→ **EXERCISE GOAL**
Restate the following data in its entirety, word for word and without images.

--- STUDY MATERIAL Enclosed Below ---

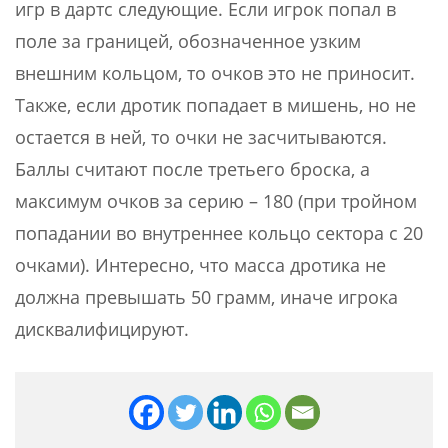
игр в дартс следующие. Если игрок попал в
поле за границей, обозначенное узким
внешним кольцом, то очков это не приносит.
Также, если дротик попадает в мишень, но не
остается в ней, то очки не засчитываются.
Баллы считают после третьего броска, а
максимум очков за серию – 180 (при тройном
попадании во внутреннее кольцо сектора с 20
очками). Интересно, что масса дротика не
должна превышать 50 грамм, иначе игрока
дисквалифицируют.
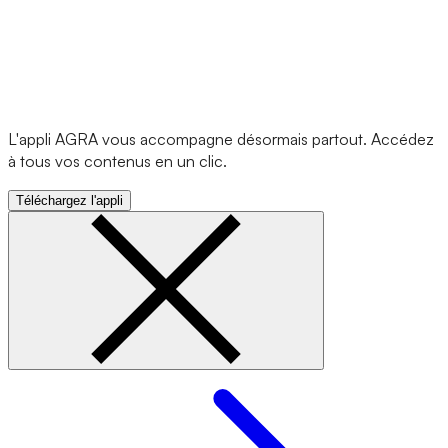
L'appli AGRA vous accompagne désormais partout. Accédez
à tous vos contenus en un clic.
Téléchargez l'appli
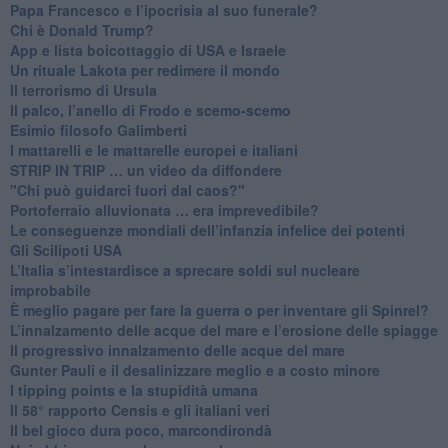
Papa Francesco e l’ipocrisia al suo funerale?
​Chi è Donald Trump?
App e lista boicottaggio di USA e Israele
​Un rituale Lakota per redimere il mondo
Il terrorismo di Ursula
​Il palco, l’anello di Frodo e scemo-scemo
Esimio filosofo Galimberti
​I mattarelli e le mattarelle europei e italiani
​STRIP IN TRIP … un video da diffondere
"Chi può guidarci fuori dal caos?"
​Portoferraio alluvionata … era imprevedibile?
Le conseguenze mondiali dell’infanzia infelice dei potenti
​Gli Scilipoti USA
L’Italia s’intestardisce a sprecare soldi sul nucleare
improbabile
È meglio pagare per fare la guerra o per inventare gli Spinrel?
​L’innalzamento delle acque del mare e l’erosione delle spiagge
​Il progressivo innalzamento delle acque del mare
​Gunter Pauli e il desalinizzare meglio e a costo minore
I tipping points e la stupidità umana
​Il 58° rapporto Censis e gli italiani veri
​Il bel gioco dura poco, marcondirondà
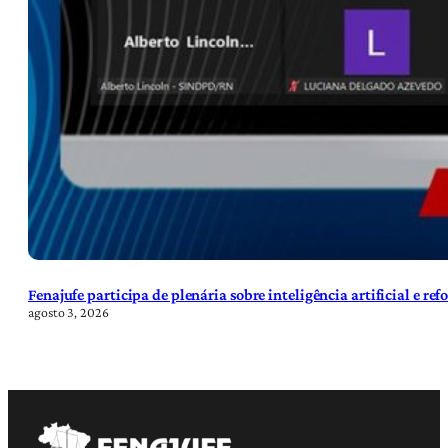
Fenajufe participa de plenária sobre inteligência artificial e re
agosto 3, 2026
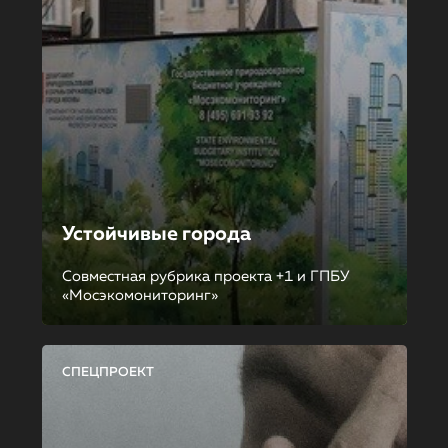
Устойчивые города
Совместная рубрика проекта +1 и ГПБУ
«Мосэкомониторинг»
СПЕЦПРОЕКТ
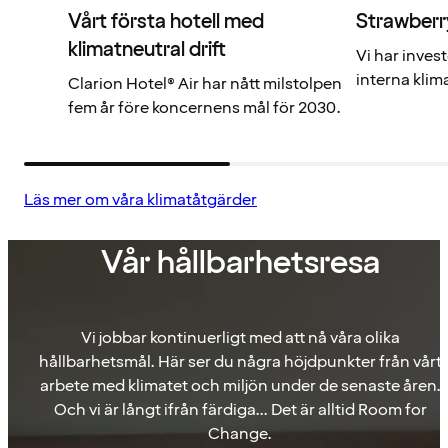
Vårt första hotell med
Strawberr
klimatneutral drift
Vi har inves
interna klim
Clarion Hotel® Air har nått milstolpen
fem år före koncernens mål för 2030.
Läs mer om våra klimatåtgärder
Vår hållbarhetsresa
Vi jobbar kontinuerligt med att nå våra olika
hållbarhetsmål. Här ser du några höjdpunkter från vårt
arbete med klimatet och miljön under de senaste åren.
Och vi är långt ifrån färdiga... Det är alltid Room for
Change.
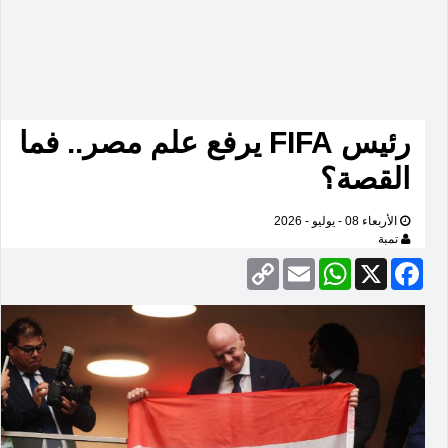
رئيس FIFA يرفع علم مصر.. فما
القصة؟
الأربعاء 08 - يوليو - 2026
تمبة
Copy
Email
WhatsApp
Facebook
X
Link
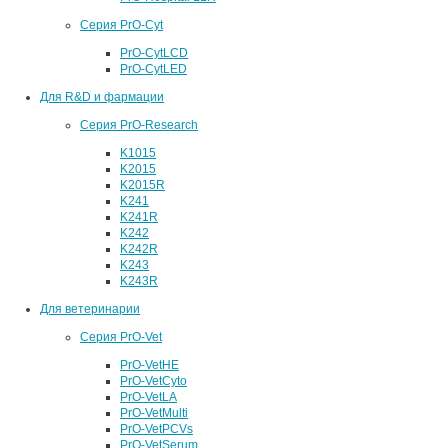
Серия PrO-Cyt
PrO-CytLCD
PrO-CytLED
Для R&D и фармации
Серия PrO-Research
K1015
K2015
K2015R
K241
K241R
K242
K242R
K243
K243R
Для ветеринарии
Серия PrO-Vet
PrO-VetHE
PrO-VetCyto
PrO-VetLA
PrO-VetMulti
PrO-VetPCVs
PrO-VetSerum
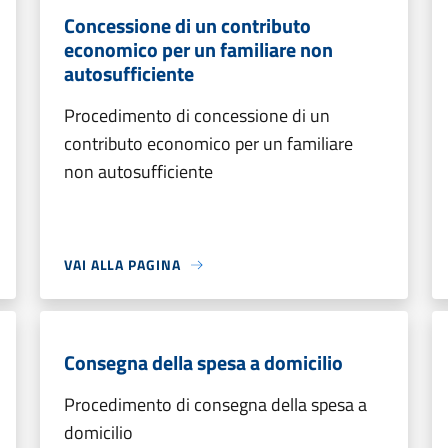
Concessione di un contributo
economico per un familiare non
autosufficiente
Procedimento di concessione di un
contributo economico per un familiare
non autosufficiente
VAI ALLA PAGINA
Consegna della spesa a domicilio
Procedimento di consegna della spesa a
domicilio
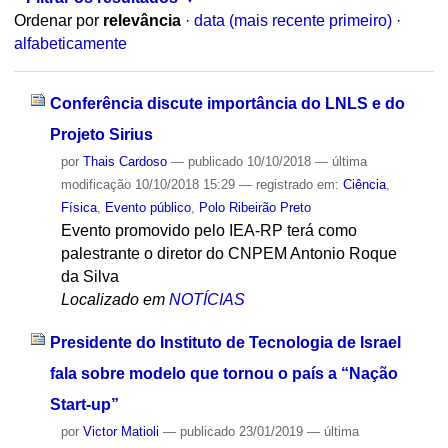
Ordenar por
relevância
·
data (mais recente primeiro)
·
alfabeticamente
Conferência discute importância do LNLS e do
Projeto Sirius
por
Thais Cardoso
—
publicado
10/10/2018
—
última
modificação
10/10/2018 15:29
— registrado em:
Ciência
,
Física
,
Evento público
,
Polo Ribeirão Preto
Evento promovido pelo IEA-RP terá como
palestrante o diretor do CNPEM Antonio Roque
da Silva
Localizado em
NOTÍCIAS
Presidente do Instituto de Tecnologia de Israel
fala sobre modelo que tornou o país a “Nação
Start-up”
por
Victor Matioli
—
publicado
23/01/2019
—
última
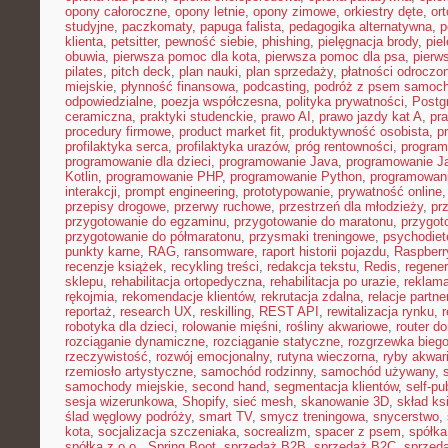
opony całoroczne
,
opony letnie
,
opony zimowe
,
orkiestry dęte
,
or
studyjne
,
paczkomaty
,
papuga falista
,
pedagogika alternatywna
,
p
klienta
,
petsitter
,
pewność siebie
,
phishing
,
pielęgnacja brody
,
pie
obuwia
,
pierwsza pomoc dla kota
,
pierwsza pomoc dla psa
,
pierw
pilates
,
pitch deck
,
plan nauki
,
plan sprzedaży
,
płatności odroczo
miejskie
,
płynność finansowa
,
podcasting
,
podróż z psem samoc
odpowiedzialne
,
poezja współczesna
,
polityka prywatności
,
Postg
ceramiczna
,
praktyki studenckie
,
prawo AI
,
prawo jazdy kat A
,
pr
procedury firmowe
,
product market fit
,
produktywność osobista
,
p
profilaktyka serca
,
profilaktyka urazów
,
próg rentowności
,
program
programowanie dla dzieci
,
programowanie Java
,
programowanie Ja
Kotlin
,
programowanie PHP
,
programowanie Python
,
programowani
interakcji
,
prompt engineering
,
prototypowanie
,
prywatność online
przepisy drogowe
,
przerwy ruchowe
,
przestrzeń dla młodzieży
,
pr
przygotowanie do egzaminu
,
przygotowanie do maratonu
,
przygot
przygotowanie do półmaratonu
,
przysmaki treningowe
,
psychodiet
punkty karne
,
RAG
,
ransomware
,
raport historii pojazdu
,
Raspberr
recenzje książek
,
recykling treści
,
redakcja tekstu
,
Redis
,
regener
sklepu
,
rehabilitacja ortopedyczna
,
rehabilitacja po urazie
,
reklama
rękojmia
,
rekomendacje klientów
,
rekrutacja zdalna
,
relacje partne
reportaż
,
research UX
,
reskilling
,
REST API
,
rewitalizacja rynku
,
robotyka dla dzieci
,
rolowanie mięśni
,
rośliny akwariowe
,
router d
rozciąganie dynamiczne
,
rozciąganie statyczne
,
rozgrzewka bieg
rzeczywistość
,
rozwój emocjonalny
,
rutyna wieczorna
,
ryby akwar
rzemiosło artystyczne
,
samochód rodzinny
,
samochód używany
,
samochody miejskie
,
second hand
,
segmentacja klientów
,
self-pu
sesja wizerunkowa
,
Shopify
,
sieć mesh
,
skanowanie 3D
,
skład ks
ślad węglowy podróży
,
smart TV
,
smycz treningowa
,
snycerstwo
,
kota
,
socjalizacja szczeniaka
,
socrealizm
,
spacer z psem
,
spółka
spółka z o.o.
,
Spring Boot
,
sprzedaż B2B
,
sprzedaż B2C
,
sprzeda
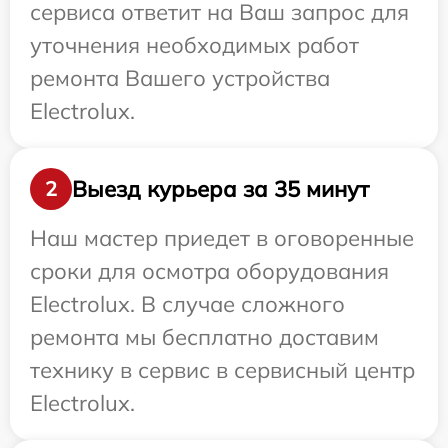
сервиса ответит на Ваш запрос для
уточнения необходимых работ
ремонта Вашего устройства
Electrolux.
Выезд курьера за 35 минут
2
Наш мастер приедет в оговоренные
сроки для осмотра оборудования
Electrolux. В случае сложного
ремонта мы бесплатно доставим
технику в сервис в сервисный центр
Electrolux.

--- End of Enclosed STUDY MATERIAL ---

→ **THE COMPLETED TASK**
игр в дартс следующие. Если игрок попал в
поле за границей, обозначенное узким
внешним кольцом, то очков это не приносит.
Также, если дротик попадает в мишень, но не
остается в ней, то очки не засчитываются.
Баллы считают после третьего броска, а
максимум очков за серию – 180 (при тройном
попадании во внутреннее кольцо сектора с 20
очками). Интересно, что масса дротика не
должна превышать 50 грамм, иначе игрока
дисквалифицируют.
L'appli AGRA vous accompagne désormais partout. Accédez
à tous vos contenus en un clic.
Téléchargez l'appli
Papa Francesco e l’ipocrisia al suo funerale?
​Chi è Donald Trump?
App e lista boicottaggio di USA e Israele
​Un rituale Lakota per redimere il mondo
Il terrorismo di Ursula
​Il palco, l’anello di Frodo e scemo-scemo
Esimio filosofo Galimberti
​I mattarelli e le mattarelle europei e italiani
​STRIP IN TRIP … un video da diffondere
"Chi può guidarci fuori dal caos?"
​Portoferraio alluvionata … era imprevedibile?
Le conseguenze mondiali dell’infanzia infelice dei potenti
​Gli Scilipoti USA
L’Italia s’intestardisce a sprecare soldi sul nucleare
improbabile
È meglio pagare per fare la guerra o per inventare gli Spinrel?
​L’innalzamento delle acque del mare e l’erosione delle spiagge
​Il progressivo innalzamento delle acque del mare
​Gunter Pauli e il desalinizzare meglio e a costo minore
I tipping points e la stupidità umana
​Il 58° rapporto Censis e gli italiani veri
​Il bel gioco dura poco, marcondirondà
Fenajufe participa de plenária sobre inteligência artificial e re
agosto 3, 2026
Устойчивые города
Совместная рубрика проекта +1 и ГПБУ
«Мосэкомониторинг»
СПЕЦПРОЕКТ
Vårt första hotell med
Strawberr
klimatneutral drift
Vi har inves
interna klim
Clarion Hotel® Air har nått milstolpen
fem år före koncernens mål för 2030.
Läs mer om våra klimatåtgärder
Vår hållbarhetsresa
Vi jobbar kontinuerligt med att nå våra olika
hållbarhetsmål. Här ser du några höjdpunkter från vårt
arbete med klimatet och miljön under de senaste åren.
Och vi är långt ifrån färdiga... Det är alltid Room for
Change.
رئيس FIFA يرفع علم مصر.. فما
القصة؟
الأربعاء 08 - يوليو - 2026
تمبة
Copy
Email
WhatsApp
Facebook
X
Link
Серия PrO-Cyt
PrO-CytLCD
PrO-CytLED
Для R&D и фармации
Серия PrO-Research
K1015
K2015
K2015R
K241
K241R
K242
K242R
K243
K243R
Для ветеринарии
Серия PrO-Vet
PrO-VetHE
PrO-VetCyto
PrO-VetLA
PrO-VetMulti
PrO-VetPCVs
PrO-VetSerum
Concessione di un contributo
economico per un familiare non
autosufficiente
Procedimento di concessione di un
contributo economico per un familiare
non autosufficiente
VAI ALLA PAGINA
Consegna della spesa a domicilio
Procedimento di consegna della spesa a
domicilio
Ordenar por
relevância
·
data (mais recente primeiro)
·
alfabeticamente
Conferência discute importância do LNLS e do
Projeto Sirius
por
Thais Cardoso
—
publicado
10/10/2018
—
última
modificação
10/10/2018 15:29
— registrado em:
Ciência
,
Física
,
Evento público
,
Polo Ribeirão Preto
Evento promovido pelo IEA-RP terá como
palestrante o diretor do CNPEM Antonio Roque
da Silva
Localizado em
NOTÍCIAS
Presidente do Instituto de Tecnologia de Israel
fala sobre modelo que tornou o país a “Nação
Start-up”
por
Victor Matioli
—
publicado
23/01/2019
—
última
opony całoroczne
,
opony letnie
,
opony zimowe
,
orkiestry dęte
,
or
studyjne
,
paczkomaty
,
papuga falista
,
pedagogika alternatywna
,
p
klienta
,
petsitter
,
pewność siebie
,
phishing
,
pielęgnacja brody
,
pie
obuwia
,
pierwsza pomoc dla kota
,
pierwsza pomoc dla psa
,
pierw
pilates
,
pitch deck
,
plan nauki
,
plan sprzedaży
,
płatności odroczo
miejskie
,
płynność finansowa
,
podcasting
,
podróż z psem samoc
odpowiedzialne
,
poezja współczesna
,
polityka prywatności
,
Postg
ceramiczna
,
praktyki studenckie
,
prawo AI
,
prawo jazdy kat A
,
pr
procedury firmowe
,
product market fit
,
produktywność osobista
,
p
profilaktyka serca
,
profilaktyka urazów
,
próg rentowności
,
program
programowanie dla dzieci
,
programowanie Java
,
programowanie Ja
Kotlin
,
programowanie PHP
,
programowanie Python
,
programowani
interakcji
,
prompt engineering
,
prototypowanie
,
prywatność online
przepisy drogowe
,
przerwy ruchowe
,
przestrzeń dla młodzieży
,
pr
przygotowanie do egzaminu
,
przygotowanie do maratonu
,
przygot
przygotowanie do półmaratonu
,
przysmaki treningowe
,
psychodiet
punkty karne
,
RAG
,
ransomware
,
raport historii pojazdu
,
Raspberr
recenzje książek
,
recykling treści
,
redakcja tekstu
,
Redis
,
regener
sklepu
,
rehabilitacja ortopedyczna
,
rehabilitacja po urazie
,
reklama
rękojmia
,
rekomendacje klientów
,
rekrutacja zdalna
,
relacje partne
reportaż
,
research UX
,
reskilling
,
REST API
,
rewitalizacja rynku
,
robotyka dla dzieci
,
rolowanie mięśni
,
rośliny akwariowe
,
router d
rozciąganie dynamiczne
,
rozciąganie statyczne
,
rozgrzewka bieg
rzeczywistość
,
rozwój emocjonalny
,
rutyna wieczorna
,
ryby akwar
rzemiosło artystyczne
,
samochód rodzinny
,
samochód używany
,
samochody miejskie
,
second hand
,
segmentacja klientów
,
self-pu
sesja wizerunkowa
,
Shopify
,
sieć mesh
,
skanowanie 3D
,
skład ks
ślad węglowy podróży
,
smart TV
,
smycz treningowa
,
snycerstwo
,
kota
,
socjalizacja szczeniaka
,
socrealizm
,
spacer z psem
,
spółka
spółka z o.o.
,
Spring Boot
,
sprzedaż B2B
,
sprzedaż B2C
,
sprzeda
сервиса ответит на Ваш запрос для
уточнения необходимых работ
ремонта Вашего устройства
Electrolux.
Выезд курьера за 35 минут
2
Наш мастер приедет в оговоренные
сроки для осмотра оборудования
Electrolux. В случае сложного
ремонта мы бесплатно доставим
технику в сервис в сервисный центр
Electrolux.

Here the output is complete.